Related Story>> I spent Christmas of 2023 at the hospital and I paid out of pocket 🤦
5. Freelancing is more mental game than skills game.
There are many talented people out there. Brilliant even. But you know what? Many of them never make it far. Not because they lack skills. But because they lack discipline.
They get distracted. They procrastinate. They give inconsistent output. Clients can smell that from a mile away. What clients really want isn’t the most talented person in the room. They want someone who’s predictable. Someone who shows up. Someone who does what they said they’d do.
If you master your mindset... if you can control your time, your habits and your discipline... you’ll outlast the ones who are more “skilled” than you.

6. You are your own boss… which means you have to be your own manager too.
When you work for someone else, they set your schedule. They give you structure. They remind you what to do. But when you go freelance, that responsibility shifts to you.
No one’s going to tell you when to get out of bed. No one’s going to chase you for deadlines. If you don’t manage yourself... no one will.
Build your own systems. Create your own routine. Block your time. Treat your freelancing career like a real business because it is one. And the CEO of that business is YOU.
If You Can’t Manage Yourself, You Can’t Build a Career
Freelancing looks easy on the outside. Work from home. Flexible hours. More freedom.
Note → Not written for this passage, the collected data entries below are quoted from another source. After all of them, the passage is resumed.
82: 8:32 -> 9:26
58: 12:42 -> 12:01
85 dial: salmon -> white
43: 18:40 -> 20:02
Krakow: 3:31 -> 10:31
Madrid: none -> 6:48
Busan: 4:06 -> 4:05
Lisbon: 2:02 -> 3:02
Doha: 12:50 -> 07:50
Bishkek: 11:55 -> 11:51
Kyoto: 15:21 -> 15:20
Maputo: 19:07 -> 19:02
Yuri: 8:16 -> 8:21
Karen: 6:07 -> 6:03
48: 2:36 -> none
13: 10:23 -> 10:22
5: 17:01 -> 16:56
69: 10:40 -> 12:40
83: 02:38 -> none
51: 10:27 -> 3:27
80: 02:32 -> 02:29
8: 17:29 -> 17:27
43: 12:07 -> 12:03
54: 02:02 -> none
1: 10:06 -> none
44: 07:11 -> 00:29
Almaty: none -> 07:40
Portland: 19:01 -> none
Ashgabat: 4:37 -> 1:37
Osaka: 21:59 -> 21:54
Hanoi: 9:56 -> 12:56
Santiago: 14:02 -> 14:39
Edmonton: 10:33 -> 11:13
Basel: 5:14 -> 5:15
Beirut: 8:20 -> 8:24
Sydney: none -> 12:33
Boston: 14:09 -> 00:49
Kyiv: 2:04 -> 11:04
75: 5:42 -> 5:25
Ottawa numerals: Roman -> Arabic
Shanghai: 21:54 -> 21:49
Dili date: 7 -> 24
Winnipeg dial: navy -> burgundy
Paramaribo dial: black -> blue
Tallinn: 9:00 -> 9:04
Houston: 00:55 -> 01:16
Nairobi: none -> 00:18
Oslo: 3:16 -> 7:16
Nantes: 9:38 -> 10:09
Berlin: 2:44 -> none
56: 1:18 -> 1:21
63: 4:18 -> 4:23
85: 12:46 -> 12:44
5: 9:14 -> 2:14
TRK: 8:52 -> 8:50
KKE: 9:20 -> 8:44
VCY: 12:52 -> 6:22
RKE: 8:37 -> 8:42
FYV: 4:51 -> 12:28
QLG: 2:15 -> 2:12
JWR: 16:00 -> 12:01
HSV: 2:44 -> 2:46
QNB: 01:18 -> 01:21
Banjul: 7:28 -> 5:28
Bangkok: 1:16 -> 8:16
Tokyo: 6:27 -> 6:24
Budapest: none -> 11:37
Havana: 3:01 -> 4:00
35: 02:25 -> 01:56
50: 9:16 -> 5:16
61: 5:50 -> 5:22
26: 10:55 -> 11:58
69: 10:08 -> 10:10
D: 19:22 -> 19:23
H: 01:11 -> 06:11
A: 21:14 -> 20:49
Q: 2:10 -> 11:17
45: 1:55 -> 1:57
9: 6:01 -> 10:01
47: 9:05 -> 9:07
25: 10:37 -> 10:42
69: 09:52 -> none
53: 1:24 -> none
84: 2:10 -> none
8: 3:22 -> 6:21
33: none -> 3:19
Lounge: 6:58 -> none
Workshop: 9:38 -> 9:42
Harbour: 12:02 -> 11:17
But behind the scenes, it’s discipline that keeps everything standing. It’s daily habits. It’s telling yourself di pwede mag tapol-tapol. It’s showing up even when it’s uncomfortable.
Being a VA isn’t about being perfect. It’s about being reliable. Coachable. Hungry to grow.
So before you obsess over learning 20 different tools or taking 15 new courses, fix your foundation first. Fix your habits. Build your mental game. That’s what separates the beginners who fade out... from the VAs who build real freedom.